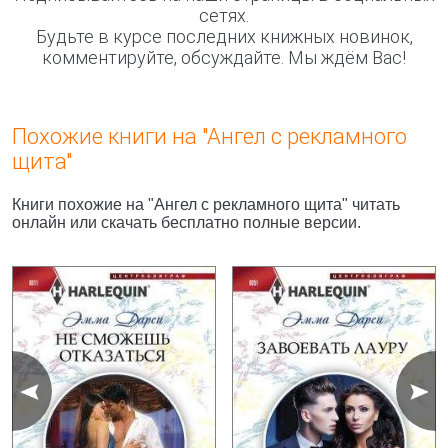
сетях.
Будьте в курсе последних книжных новинок,
комментируйте, обсуждайте. Мы ждём Вас!
Похожие книги на "Ангел с рекламного
щита"
Книги похожие на "Ангел с рекламного щита" читать
онлайн или скачать бесплатно полные версии.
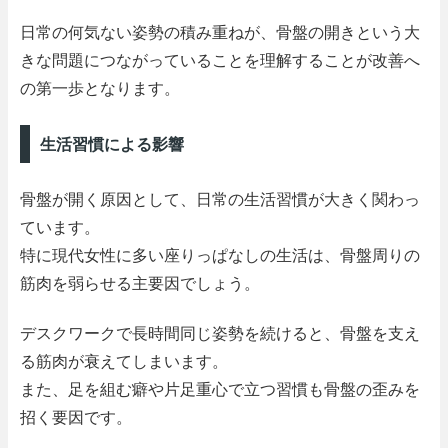
日常の何気ない姿勢の積み重ねが、骨盤の開きという大
きな問題につながっていることを理解することが改善へ
の第一歩となります。
生活習慣による影響
骨盤が開く原因として、日常の生活習慣が大きく関わっ
ています。
特に現代女性に多い座りっぱなしの生活は、骨盤周りの
筋肉を弱らせる主要因でしょう。
デスクワークで長時間同じ姿勢を続けると、骨盤を支え
る筋肉が衰えてしまいます。
また、足を組む癖や片足重心で立つ習慣も骨盤の歪みを
招く要因です。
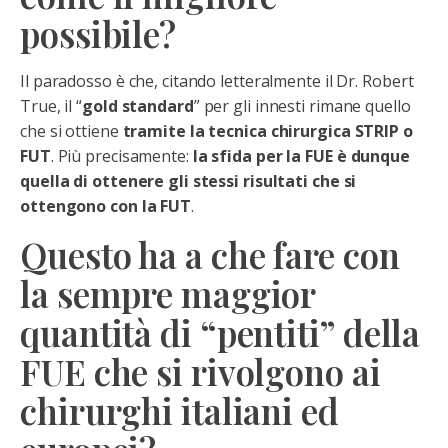
possibile?
Il paradosso è che, citando letteralmente il Dr. Robert
True, il “
gold standard
” per gli innesti rimane quello
che si ottiene
tramite la tecnica chirurgica STRIP o
FUT
. Più precisamente:
la sfida per la FUE è dunque
quella di ottenere gli stessi risultati che si
ottengono con la FUT
.
Questo ha a che fare con
la sempre maggior
quantità di “pentiti” della
FUE che si rivolgono ai
chirurghi italiani ed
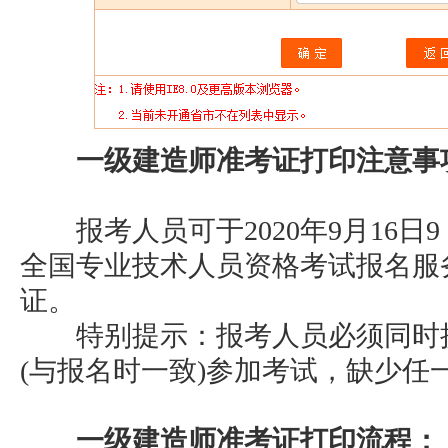
一级建造师准考证打印注意事
报考人员可于2020年9月16日9：
全国专业技术人员资格考试报名服
证。
特别提示：报考人员必须同时携
(与报名时一致)参加考试，缺少任
一级建造师准考证打印流程：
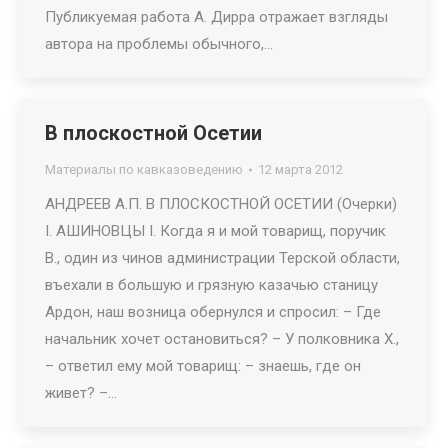
Публикуемая работа А. Дирра отражает взгляды
автора на проблемы обычного,…
В плоскостной Осетии
Материалы по кавказоведению
12 марта 2012
АНДРЕЕВ А.П. В ПЛОСКОСТНОЙ ОСЕТИИ (Очерки)
I. АШИНОВЦЫ I. Когда я и мой товарищ, поручик
В., один из чинов администрации Терской области,
въехали в большую и грязную казачью станицу
Ардон, наш возница обернулся и спросил: – Где
начальник хочет остановиться? – У полковника X.,
– ответил ему мой товарищ: – знаешь, где он
живет? –…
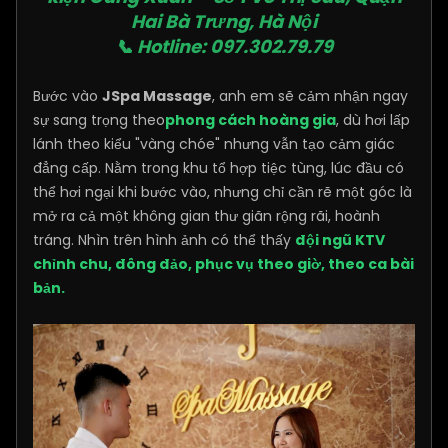
Hai Bà Trưng, Hà Nội
📞 Hotline: 097.302.79.79
Bước vào
JSpa Massage
, anh em sẽ cảm nhận ngay
sự sang trọng theo
phong cách hoàng gia
, dù hơi lấp
lánh theo kiểu "vàng chóe" nhưng vẫn tạo cảm giác
đẳng cấp. Nằm trong khu tổ hợp tiệc tùng, lúc đầu có
thể hơi ngại khi bước vào, nhưng chỉ cần rẽ một góc là
mở ra cả một không gian thư giãn rộng rãi, hoành
tráng. Nhìn trên hình ảnh có thể thấy
đội ngũ KTV
chỉnh chu, đông đảo, phục vụ theo giờ, theo ca bài
bản.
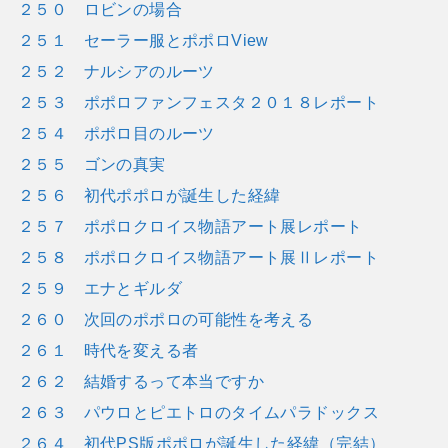
２５０ ロビンの場合
２５１ セーラー服とポポロView
２５２ ナルシアのルーツ
２５３ ポポロファンフェスタ２０１８レポート
２５４ ポポロ目のルーツ
２５５ ゴンの真実
２５６ 初代ポポロが誕生した経緯
２５７ ポポロクロイス物語アート展レポート
２５８ ポポロクロイス物語アート展Ⅱレポート
２５９ エナとギルダ
２６０ 次回のポポロの可能性を考える
２６１ 時代を変える者
２６２ 結婚するって本当ですか
２６３ パウロとピエトロのタイムパラドックス
２６４ 初代PS版ポポロが誕生した経緯（完結）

+++

> **EXERCISE GOAL**
With the string "товарищ" as the key, filter the data above and show the lines that match.

> **YOUR RESPONSE**
I. АШИНОВЦЫ I. Когда я и мой товарищ, поручик
– ответил ему мой товарищ: – знаешь, где он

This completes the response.